Volume 29, Issue 28, October 2008, Pages 3822-3835
Biomaterials

Review
Advancing dental implant surface technology – From micron- to nanotopography

https://doi.org/10.1016/j.biomaterials.2008.05.012Get rights and content

Abstract

Current trends in clinical dental implant therapy include use of endosseous dental implant surfaces embellished with nanoscale topographies. The goal of this review is to consider the role of nanoscale topographic modification of titanium substrates for the purpose of improving osseointegration. Nanotechnology offers engineers and biologists new ways of interacting with relevant biological processes. Moreover, nanotechnology has provided means of understanding and achieving cell specific functions. The various techniques that can impart nanoscale topographic features to titanium endosseous implants are described. Existing data supporting the role of nanotopography suggest that critical steps in osseointegration can be modulated by nanoscale modification of the implant surface.
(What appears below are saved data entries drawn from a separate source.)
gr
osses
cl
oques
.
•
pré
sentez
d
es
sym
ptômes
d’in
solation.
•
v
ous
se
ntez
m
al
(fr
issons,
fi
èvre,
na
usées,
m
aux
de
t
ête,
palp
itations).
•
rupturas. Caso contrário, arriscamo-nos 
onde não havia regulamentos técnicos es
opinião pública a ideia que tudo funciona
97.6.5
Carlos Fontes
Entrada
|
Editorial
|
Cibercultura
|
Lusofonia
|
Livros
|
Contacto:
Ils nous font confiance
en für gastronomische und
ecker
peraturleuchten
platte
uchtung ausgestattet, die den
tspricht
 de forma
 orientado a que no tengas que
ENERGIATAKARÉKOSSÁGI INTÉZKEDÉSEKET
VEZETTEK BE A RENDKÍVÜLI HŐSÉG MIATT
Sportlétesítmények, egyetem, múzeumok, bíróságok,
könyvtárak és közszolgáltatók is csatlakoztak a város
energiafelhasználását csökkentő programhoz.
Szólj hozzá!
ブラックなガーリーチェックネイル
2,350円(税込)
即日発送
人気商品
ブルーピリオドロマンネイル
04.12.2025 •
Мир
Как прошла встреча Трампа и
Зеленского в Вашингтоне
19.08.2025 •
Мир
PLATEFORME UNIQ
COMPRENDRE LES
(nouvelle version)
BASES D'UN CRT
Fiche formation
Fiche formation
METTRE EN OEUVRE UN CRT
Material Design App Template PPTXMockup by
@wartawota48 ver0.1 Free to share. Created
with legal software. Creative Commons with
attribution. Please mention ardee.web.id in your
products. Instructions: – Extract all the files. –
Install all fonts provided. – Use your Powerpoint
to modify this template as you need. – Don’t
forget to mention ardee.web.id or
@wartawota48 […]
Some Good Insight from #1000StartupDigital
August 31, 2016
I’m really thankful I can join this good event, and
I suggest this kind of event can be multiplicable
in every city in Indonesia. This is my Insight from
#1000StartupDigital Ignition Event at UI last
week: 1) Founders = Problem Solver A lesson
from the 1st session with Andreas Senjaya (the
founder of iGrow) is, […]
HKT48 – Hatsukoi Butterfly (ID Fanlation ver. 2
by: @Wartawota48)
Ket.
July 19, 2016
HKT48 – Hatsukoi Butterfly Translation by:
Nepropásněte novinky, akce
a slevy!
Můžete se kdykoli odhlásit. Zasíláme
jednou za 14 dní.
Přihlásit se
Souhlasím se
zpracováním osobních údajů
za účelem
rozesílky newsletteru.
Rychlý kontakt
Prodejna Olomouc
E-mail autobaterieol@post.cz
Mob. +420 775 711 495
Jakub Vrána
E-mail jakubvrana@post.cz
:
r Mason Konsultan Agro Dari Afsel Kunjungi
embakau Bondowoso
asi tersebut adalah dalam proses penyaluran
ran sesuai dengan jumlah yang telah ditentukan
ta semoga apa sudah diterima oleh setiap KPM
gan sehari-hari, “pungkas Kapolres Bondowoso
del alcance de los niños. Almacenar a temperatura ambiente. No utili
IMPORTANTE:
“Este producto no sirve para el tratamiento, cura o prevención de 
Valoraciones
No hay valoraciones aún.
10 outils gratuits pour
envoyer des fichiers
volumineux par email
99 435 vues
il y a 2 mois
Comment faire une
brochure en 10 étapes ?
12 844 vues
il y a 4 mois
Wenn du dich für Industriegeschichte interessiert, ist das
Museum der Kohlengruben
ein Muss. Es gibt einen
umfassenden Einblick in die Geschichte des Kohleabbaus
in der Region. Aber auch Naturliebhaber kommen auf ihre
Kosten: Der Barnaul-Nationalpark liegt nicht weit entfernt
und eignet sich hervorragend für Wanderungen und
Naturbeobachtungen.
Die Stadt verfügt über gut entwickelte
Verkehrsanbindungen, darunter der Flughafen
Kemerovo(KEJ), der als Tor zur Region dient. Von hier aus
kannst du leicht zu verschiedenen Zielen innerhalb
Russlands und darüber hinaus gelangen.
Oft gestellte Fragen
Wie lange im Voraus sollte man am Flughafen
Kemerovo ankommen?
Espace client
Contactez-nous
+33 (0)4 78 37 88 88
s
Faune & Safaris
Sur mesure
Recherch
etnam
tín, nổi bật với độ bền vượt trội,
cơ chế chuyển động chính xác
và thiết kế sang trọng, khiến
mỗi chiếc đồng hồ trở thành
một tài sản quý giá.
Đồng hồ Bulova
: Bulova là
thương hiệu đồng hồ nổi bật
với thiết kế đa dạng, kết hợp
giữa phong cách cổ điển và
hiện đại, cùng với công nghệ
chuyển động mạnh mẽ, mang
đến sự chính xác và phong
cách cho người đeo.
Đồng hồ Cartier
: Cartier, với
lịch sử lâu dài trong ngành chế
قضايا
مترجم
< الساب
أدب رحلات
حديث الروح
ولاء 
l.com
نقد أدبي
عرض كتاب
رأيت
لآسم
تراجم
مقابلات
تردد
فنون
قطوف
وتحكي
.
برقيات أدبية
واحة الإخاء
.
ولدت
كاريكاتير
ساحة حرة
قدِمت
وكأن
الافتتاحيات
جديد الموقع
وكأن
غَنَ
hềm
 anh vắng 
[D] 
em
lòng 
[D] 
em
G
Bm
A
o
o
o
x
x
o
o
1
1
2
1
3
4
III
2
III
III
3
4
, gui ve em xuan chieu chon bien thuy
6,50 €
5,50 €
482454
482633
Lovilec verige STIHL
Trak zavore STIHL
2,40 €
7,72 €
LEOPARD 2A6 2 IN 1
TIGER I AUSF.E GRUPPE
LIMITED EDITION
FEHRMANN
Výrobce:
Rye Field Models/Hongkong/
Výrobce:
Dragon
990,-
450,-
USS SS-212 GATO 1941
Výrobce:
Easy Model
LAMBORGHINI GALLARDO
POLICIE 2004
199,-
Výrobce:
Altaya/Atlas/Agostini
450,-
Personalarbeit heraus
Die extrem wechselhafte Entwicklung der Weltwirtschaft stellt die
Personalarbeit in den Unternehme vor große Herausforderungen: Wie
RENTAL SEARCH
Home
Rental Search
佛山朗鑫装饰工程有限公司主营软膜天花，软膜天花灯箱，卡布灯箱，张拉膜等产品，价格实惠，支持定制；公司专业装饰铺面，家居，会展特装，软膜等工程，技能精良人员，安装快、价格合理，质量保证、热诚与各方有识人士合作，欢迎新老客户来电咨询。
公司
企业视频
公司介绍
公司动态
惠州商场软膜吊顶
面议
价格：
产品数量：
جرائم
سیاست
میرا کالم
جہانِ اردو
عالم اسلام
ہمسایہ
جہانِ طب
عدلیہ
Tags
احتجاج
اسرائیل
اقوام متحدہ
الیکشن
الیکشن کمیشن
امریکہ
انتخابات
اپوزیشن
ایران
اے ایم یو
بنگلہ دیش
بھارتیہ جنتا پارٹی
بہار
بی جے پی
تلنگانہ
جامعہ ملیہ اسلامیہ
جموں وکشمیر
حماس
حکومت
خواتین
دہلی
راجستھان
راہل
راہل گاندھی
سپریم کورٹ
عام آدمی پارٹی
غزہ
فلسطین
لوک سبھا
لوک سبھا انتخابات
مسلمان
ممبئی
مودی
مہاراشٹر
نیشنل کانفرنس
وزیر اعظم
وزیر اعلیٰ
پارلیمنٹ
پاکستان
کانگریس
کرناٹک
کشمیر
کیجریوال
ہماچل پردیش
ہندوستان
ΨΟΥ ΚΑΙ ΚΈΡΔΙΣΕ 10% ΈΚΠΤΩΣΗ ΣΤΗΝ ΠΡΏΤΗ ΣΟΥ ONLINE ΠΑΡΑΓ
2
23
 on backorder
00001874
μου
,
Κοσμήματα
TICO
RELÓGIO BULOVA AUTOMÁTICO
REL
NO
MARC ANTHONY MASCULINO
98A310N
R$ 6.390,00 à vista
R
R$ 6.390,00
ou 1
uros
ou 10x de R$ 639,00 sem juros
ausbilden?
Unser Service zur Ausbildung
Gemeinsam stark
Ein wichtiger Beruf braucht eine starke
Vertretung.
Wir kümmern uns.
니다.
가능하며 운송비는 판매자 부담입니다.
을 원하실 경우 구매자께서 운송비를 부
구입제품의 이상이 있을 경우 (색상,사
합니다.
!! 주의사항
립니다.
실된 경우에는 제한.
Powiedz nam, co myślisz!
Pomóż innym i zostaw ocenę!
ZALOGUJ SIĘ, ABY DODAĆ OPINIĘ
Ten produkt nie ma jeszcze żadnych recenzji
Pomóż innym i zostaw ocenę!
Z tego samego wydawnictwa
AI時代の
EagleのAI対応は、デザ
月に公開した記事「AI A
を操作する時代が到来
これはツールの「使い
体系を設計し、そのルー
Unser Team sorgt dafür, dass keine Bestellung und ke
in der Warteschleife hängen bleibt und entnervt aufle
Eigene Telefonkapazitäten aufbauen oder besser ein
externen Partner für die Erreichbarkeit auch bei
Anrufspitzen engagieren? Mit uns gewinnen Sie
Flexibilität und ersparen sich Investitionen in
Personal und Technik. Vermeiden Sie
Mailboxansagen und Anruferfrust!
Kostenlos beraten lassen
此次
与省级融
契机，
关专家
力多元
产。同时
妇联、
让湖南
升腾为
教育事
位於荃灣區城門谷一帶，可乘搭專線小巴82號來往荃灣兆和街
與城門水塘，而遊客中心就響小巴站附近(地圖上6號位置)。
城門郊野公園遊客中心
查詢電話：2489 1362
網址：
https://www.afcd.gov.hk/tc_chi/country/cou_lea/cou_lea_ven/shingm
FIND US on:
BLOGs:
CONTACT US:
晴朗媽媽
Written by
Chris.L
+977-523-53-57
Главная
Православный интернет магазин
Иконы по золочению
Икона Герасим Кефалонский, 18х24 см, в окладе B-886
Important distinctions between nanoscale and micron-scale modification of the implant surface are presently considered. The advantages and disadvantages of nanoscale modification of the dental implant surface are discussed. Finally, available data concerning the current dental implant surfaces that utilize nanotopography in clinical dentistry are described. Nanoscale modification of titanium endosseous implant surfaces can alter cellular and tissue responses that may benefit osseointegration and dental implant therapy.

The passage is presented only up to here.